4 (15 marks) Use a SEPARATE writing booklet - HSC - SSCE Mathematics Extension 2 - Question 4 - 2006 - Paper 1

To find the equation of line $l$:

1. Determine the coordinates of points $P$ and $Q$: $P\left(\frac{p}{1}, \frac{1}{p}\right), Q\left(\frac{q}{1}, \frac{1}{q}\right).$
2. The slope of line segment $PQ$: $m_{PQ} = \frac{\frac{1}{q} - \frac{1}{p}}{\frac{q}{1} - \frac{p}{1}} = \frac{p - q}{pq}.$
3. The slope of the line $l$ which is perpendicular: $m_l = -\frac{1}{m_{PQ}} = -\frac{pq}{p - q}.$
4. Using point-slope form for line $l$: $y - \frac{1}{r} = -\frac{pq}{p - q}\left(x - \frac{r}{1}\right).$
5. Rearranging gives us: $y = -\frac{pq}{p - q}x + \frac{pq}{p - q}\cdot\frac{r}{1} + \frac{1}{r}.$
   This matches the given equation for line $l$.
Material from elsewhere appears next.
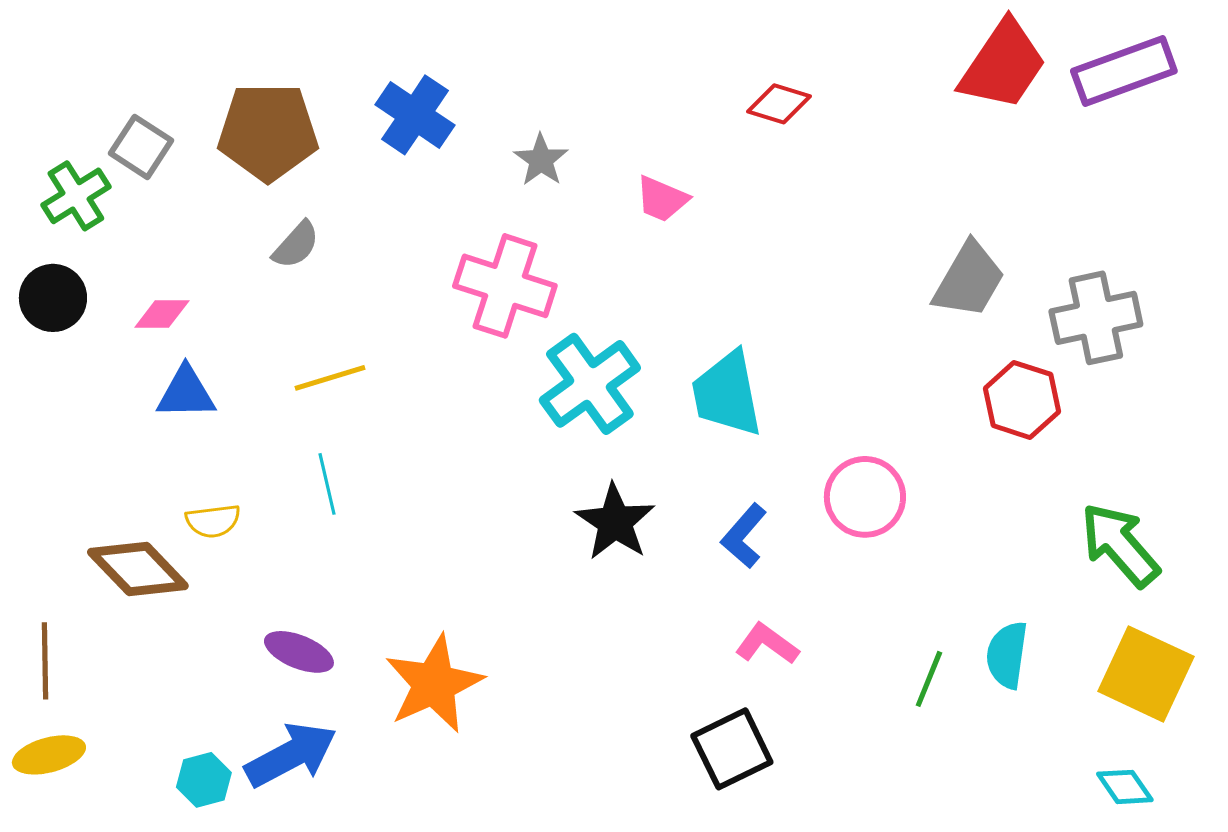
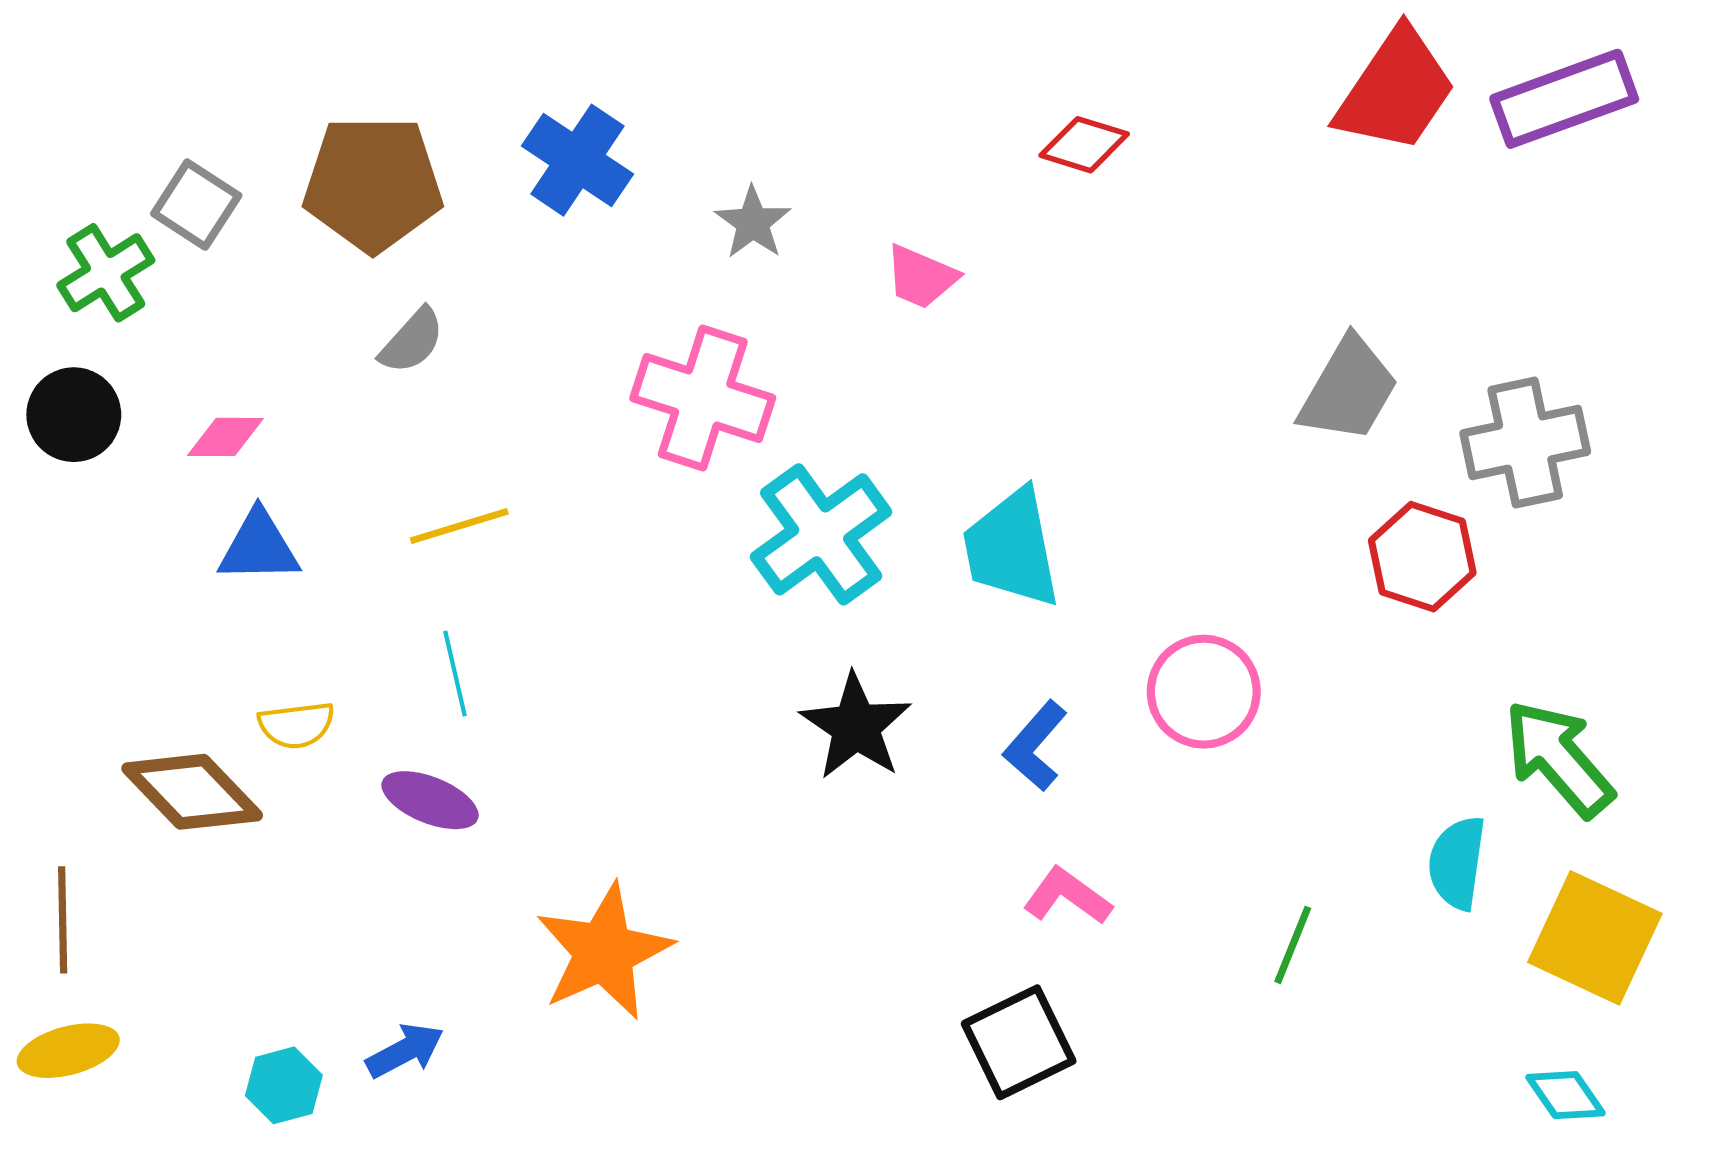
purple ellipse: (299, 652) -> (430, 800), moved
cyan semicircle: (1007, 655) -> (1457, 863), moved
blue arrow: (291, 755) -> (405, 1051), size x0.6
To find the equation of the line $m$:

1. First, determine the slope of line segment $QR$: $m_{QR} = \frac{\frac{1}{r} - \frac{1}{q}}{\frac{r}{1} - \frac{q}{1}}.$
2. The slope of line $m$ which is perpendicular to $QR$: $m_m = -\frac{1}{m_{QR}}.$
3. Using point-slope form for line $m$: $y - \frac{1}{p} = m_m\left(x - \frac{p}{1}\right).$
4. Rearranging gives us the specific equation for line $m$.

Let the coordinates of $T$ be $(x_T, y_T)$ where $l$ and $m$ intersect. To show that $T$ lies on the hyperbola:

1. Substitute the expressions for $y_T$ obtained from $l(x_T)$ and $m(x_T)$ into the hyperbola equation: $x_Ty_T = 1.$
2. Verify that substituting these values satisfies the hyperbola's equation, confirming that point $T$ lies on $xy=1$.

To prove $KMLB$ is a parallelogram:

1. Show that $KL || MB$ and $KM || LB$:
   • $K$ and $L$ are midpoints, thus, segments $KL$ and $MB$ are equal and parallel.
   • Similarly, segments $KM$ and $LB$ are equal and parallel.
2. By the definition of a parallelogram two pairs of opposite sides being equal leads to the conclusion that $KMLB$ is a parallelogram.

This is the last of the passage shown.